Fear of A Strong Economy, Again

By Duru

August 7, 2005

 

The quick trigger fingers were on open display after Friday's strong jobs report spooked the bond market.  The conventional wisdom I am reading is that the jobs report sounds inflationary, and the strength it shows will convince the Fed to keep raising rates well beyond the window most folks were hoping for.  Now, why the surprise?  I still cannot understand.  I have never bought into the growing hopes folks have had for an imminent retirement to the rate-hiking campaign.  In fact, a few months ago, I clearly pointed out that the Fed has gotten dead-serious about fighting inflation.  It is quite ironic that the Fed has nailed things right on the head this time: the economy is quite strong and doing well.  Even the dollar of late has been handing out a beat-down to the Euro.  Given that the economy can absorb much higher interest rates than we have now.  Look how well the economy has absorbed ever high oil prices and the prices of many other commodities.  Indeed, the continued strength in the housing market given the continued stubbornness of long-term yields compels the Fed to keep hiking those short-term rates up and up.  A smart player will forget about trying to predict the end of this campaign and instead focus on the market's reaction to events as they unravel.

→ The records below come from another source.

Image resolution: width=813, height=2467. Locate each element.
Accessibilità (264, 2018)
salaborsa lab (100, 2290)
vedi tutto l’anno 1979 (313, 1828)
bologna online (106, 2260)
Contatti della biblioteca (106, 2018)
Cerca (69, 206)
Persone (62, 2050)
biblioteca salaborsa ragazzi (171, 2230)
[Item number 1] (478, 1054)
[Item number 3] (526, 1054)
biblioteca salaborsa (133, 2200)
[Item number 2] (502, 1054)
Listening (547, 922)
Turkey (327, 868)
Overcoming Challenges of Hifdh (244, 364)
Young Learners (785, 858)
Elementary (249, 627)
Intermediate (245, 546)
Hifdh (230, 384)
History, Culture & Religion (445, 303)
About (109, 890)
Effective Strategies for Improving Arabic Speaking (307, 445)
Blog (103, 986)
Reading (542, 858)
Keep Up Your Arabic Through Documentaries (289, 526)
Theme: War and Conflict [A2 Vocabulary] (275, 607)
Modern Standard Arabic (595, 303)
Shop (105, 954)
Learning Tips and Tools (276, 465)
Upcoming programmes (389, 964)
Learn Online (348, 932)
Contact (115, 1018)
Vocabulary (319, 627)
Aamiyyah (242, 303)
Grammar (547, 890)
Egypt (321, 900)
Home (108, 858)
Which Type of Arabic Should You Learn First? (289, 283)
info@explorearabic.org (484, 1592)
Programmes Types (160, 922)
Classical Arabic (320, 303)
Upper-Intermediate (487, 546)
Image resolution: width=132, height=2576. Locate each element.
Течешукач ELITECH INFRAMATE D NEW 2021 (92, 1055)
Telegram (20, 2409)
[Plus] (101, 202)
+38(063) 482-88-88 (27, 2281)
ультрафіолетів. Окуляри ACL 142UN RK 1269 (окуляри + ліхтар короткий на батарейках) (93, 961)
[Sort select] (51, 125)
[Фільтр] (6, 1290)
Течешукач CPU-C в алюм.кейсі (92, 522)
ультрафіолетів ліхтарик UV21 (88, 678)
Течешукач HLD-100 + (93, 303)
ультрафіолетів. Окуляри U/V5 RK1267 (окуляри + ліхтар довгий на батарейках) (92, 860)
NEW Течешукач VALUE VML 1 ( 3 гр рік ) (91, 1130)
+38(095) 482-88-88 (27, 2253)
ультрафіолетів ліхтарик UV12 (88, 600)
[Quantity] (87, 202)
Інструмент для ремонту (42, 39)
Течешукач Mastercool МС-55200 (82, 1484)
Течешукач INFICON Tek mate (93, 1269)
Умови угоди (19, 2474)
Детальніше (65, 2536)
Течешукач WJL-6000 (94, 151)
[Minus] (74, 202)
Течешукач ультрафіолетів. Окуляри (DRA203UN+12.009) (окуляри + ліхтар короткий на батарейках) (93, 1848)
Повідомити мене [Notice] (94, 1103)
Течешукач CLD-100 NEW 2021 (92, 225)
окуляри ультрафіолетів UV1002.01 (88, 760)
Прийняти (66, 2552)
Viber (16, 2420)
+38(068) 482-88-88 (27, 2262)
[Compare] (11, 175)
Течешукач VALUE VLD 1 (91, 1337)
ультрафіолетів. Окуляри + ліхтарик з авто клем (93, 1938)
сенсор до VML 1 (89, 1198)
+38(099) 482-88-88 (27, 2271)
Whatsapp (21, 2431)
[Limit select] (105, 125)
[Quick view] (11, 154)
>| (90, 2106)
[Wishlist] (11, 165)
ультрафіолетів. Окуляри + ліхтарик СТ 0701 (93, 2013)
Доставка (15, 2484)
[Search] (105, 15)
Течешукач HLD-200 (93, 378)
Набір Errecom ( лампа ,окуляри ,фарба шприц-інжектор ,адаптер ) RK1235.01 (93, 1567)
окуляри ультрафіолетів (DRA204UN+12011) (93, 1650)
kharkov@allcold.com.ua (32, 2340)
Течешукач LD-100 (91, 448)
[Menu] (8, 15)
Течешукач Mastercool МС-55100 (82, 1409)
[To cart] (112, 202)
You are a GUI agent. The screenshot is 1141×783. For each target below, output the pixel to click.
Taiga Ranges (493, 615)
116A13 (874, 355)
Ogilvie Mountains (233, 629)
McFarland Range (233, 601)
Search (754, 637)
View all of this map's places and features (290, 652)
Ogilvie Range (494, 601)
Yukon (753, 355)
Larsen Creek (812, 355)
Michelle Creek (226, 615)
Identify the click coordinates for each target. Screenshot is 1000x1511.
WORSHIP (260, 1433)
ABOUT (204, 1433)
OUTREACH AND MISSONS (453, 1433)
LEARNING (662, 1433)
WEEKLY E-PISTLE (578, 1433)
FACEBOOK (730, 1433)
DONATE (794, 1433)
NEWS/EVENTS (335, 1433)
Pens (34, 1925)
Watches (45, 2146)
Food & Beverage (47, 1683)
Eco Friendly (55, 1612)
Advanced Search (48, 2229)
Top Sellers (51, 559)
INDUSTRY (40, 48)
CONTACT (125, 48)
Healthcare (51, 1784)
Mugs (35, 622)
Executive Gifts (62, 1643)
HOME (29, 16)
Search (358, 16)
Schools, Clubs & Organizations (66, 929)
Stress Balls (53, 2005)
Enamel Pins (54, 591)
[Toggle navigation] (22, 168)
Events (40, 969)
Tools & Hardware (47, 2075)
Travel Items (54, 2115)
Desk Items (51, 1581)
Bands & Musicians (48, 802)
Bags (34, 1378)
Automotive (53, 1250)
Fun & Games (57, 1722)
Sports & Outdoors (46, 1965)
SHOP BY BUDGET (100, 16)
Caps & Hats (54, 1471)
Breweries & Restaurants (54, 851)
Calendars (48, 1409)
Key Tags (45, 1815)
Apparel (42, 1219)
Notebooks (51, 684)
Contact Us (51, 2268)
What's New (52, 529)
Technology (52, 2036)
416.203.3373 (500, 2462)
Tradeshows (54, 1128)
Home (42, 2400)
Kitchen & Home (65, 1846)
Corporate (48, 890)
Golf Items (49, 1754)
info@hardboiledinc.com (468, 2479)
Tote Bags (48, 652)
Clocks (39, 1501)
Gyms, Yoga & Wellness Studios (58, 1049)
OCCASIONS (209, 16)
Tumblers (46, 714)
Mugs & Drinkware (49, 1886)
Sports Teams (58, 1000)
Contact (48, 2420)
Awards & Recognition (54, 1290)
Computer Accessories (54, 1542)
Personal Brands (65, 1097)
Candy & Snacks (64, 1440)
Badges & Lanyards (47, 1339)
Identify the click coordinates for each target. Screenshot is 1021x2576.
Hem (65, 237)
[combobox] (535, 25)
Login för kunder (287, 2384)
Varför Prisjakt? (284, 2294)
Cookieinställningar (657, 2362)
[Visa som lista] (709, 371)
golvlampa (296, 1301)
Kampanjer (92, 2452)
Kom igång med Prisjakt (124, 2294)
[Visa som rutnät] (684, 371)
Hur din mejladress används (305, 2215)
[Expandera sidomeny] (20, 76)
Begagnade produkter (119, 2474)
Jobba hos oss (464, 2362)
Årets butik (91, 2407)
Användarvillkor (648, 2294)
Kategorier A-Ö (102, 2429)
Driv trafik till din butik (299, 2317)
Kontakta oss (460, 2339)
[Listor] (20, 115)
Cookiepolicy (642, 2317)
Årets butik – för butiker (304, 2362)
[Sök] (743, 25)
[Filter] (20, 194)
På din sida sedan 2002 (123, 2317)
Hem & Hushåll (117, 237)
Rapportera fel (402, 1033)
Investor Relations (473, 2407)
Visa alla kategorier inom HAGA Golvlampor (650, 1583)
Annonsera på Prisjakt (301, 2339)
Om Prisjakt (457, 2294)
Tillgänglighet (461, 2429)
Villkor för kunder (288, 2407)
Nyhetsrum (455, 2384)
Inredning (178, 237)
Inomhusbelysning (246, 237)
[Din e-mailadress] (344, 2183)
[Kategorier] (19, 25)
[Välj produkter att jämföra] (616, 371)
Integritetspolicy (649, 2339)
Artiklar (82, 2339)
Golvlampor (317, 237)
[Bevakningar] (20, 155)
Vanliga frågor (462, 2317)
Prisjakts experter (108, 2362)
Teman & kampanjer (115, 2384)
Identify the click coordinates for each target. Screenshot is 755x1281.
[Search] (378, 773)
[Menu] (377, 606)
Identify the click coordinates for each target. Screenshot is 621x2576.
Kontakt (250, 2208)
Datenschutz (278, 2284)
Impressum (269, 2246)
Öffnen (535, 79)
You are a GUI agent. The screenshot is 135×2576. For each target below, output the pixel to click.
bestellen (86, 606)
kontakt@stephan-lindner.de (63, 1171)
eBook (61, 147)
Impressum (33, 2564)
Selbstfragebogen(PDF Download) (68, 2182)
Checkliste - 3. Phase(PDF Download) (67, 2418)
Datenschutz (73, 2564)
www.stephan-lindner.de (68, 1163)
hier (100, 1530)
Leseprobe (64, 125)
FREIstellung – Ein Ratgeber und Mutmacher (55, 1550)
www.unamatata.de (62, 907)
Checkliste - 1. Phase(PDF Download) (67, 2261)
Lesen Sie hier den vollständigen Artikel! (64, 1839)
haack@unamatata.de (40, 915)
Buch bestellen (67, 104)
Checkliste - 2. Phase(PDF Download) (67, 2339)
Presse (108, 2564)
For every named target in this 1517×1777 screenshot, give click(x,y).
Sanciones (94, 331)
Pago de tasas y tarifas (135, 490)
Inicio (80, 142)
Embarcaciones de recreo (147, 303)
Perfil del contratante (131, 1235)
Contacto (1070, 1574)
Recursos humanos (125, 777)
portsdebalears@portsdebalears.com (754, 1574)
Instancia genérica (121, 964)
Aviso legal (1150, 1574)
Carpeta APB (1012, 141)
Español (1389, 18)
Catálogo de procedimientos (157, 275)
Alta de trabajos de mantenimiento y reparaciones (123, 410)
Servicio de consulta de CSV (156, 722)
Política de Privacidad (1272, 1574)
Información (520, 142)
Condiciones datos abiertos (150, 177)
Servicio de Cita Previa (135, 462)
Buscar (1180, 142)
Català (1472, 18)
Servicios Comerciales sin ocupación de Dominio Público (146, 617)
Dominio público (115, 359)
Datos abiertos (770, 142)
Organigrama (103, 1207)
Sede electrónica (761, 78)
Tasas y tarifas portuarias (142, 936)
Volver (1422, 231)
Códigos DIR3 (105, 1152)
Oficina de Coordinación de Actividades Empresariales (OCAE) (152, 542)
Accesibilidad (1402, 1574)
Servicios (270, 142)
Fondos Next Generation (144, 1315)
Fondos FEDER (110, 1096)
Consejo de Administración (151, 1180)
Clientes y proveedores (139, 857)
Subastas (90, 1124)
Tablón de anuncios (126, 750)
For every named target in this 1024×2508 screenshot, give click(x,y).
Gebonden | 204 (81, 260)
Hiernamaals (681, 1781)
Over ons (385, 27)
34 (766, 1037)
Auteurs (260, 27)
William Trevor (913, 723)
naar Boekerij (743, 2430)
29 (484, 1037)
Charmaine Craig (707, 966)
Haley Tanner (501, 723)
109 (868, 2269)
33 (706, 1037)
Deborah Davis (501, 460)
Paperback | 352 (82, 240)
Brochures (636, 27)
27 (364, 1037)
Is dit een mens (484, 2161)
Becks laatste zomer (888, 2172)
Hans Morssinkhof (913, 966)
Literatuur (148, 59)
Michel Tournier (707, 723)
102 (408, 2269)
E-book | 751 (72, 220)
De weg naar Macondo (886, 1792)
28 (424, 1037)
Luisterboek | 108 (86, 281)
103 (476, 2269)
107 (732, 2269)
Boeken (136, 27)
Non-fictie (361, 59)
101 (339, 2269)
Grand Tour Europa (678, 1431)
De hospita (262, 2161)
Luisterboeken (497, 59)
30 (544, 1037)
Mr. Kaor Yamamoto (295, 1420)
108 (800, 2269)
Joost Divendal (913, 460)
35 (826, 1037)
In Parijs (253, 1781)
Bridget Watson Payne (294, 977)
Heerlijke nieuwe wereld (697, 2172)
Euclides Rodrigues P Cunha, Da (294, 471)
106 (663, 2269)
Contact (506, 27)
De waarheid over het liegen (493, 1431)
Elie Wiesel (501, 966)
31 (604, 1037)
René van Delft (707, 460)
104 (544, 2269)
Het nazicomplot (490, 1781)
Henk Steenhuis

The jump in long-term rates (the 10-year bond leapt a huge 7 basis points) means that we have gotten that much closer to the supposed day of reckoning in the housing market.  Lost in the buzz about the dire consequences is that these rates are still below the levels we saw right before the market bottomed for this year.  These rates are not even close to those seen at the peak of bond yields in 2004.  Certainly, there is a short-term trend up in rates, but longer-term, you would be hard-pressed to make a convincing case for an up-trend.  (I strongly encourage you to take a look at the charts by clicking the links for the Yahoo charts.  If I get time later, I will post my own.)  Wachovia threw its hat into the bearish ring by issuing a downgrade to one of the top homebuilders, Toll Brothers (TOL).  Part of their downgrade from market outperform to market perform (oh the horror to only perform as good as the rest of the market!) referred to some potential weakness in Washington, D.C.  It just so happens that this market represents about 23% of Toll's business.  The angst over trying to get ahead of potential weakness based on the performance of one market reminds me of a similar scare that we saw in Pulte Homes when the bubble took a break in one of their larger markets - Las Vegas.  Until someone produces credible evidence of more systemic weaknesses, I suspect that the ensuing scare will provide a buyable dip - even if it is for a short-term trade.

Now, do not worry.  I am not suddenly adopting the hubris that so many still have in the housing sector.  Note well that housing has become an extremely important component of America's economy.  On Nightly Business Report this past Friday, James Stack, President of InvesTech  Research, claimed that 40% of all jobs created in this recovery have been related to real estate in some way.  We all know what happened when speculation in high-tech consumed a disproportionate amount of economic activity, and the Fed must be nervous about our latest bubble.  While Greenspan has proven ill-equipped to managing over-heated economic activity, I expect he and the rest of the Fed to tread carefully (though with determination) in trying to cool off the housing sector.

In the meantime, I actually remain relatively bullish on the market as a whole.  We should expect a sharp correction in reaction to Friday's news and to any hawkish comments from Greenie next week, but I suspect that after the market realizes that nothing has fundamentally changed, the rally for 2005 will pick up again.  The last time I noted the market's fears over a strong economy in April of 2004, the market promptly fell steeply for about a month before bouncing back just as sharply.  After a continued campaign of interest rate hikes, we are now 6% higher on the S&P.  This run is all the proof we need that economic activity remains robust all things considered.  But make no mistake about it, there is not likely a whole lot of breathing room left at these heights. So, as always, be careful out there!